> Task to complete
The span to repeat in the listing below runs from the line containing "Slovník pojmů" to the line containing "společnosti Google.", inclusive. Repeat it exactly, and only it.

> Task inputs
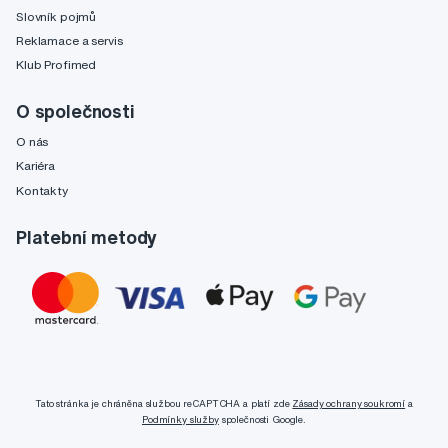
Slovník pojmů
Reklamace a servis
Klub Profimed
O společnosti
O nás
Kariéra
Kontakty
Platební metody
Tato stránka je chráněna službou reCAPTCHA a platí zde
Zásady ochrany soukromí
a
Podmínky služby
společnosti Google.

==

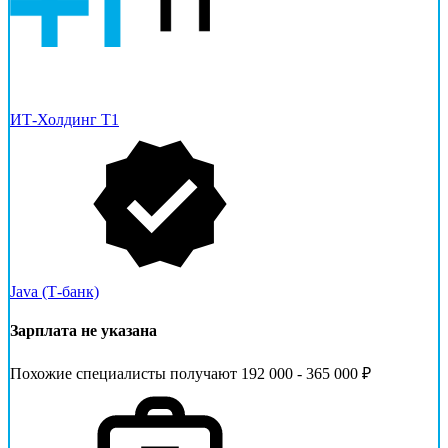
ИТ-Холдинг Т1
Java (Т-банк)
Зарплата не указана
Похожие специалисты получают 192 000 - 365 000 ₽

> Answer section
Slovník pojmů
Reklamace a servis
Klub Profimed
O společnosti
O nás
Kariéra
Kontakty
Platební metody
Tato stránka je chráněna službou reCAPTCHA a platí zde
Zásady ochrany soukromí
a
Podmínky služby
společnosti Google.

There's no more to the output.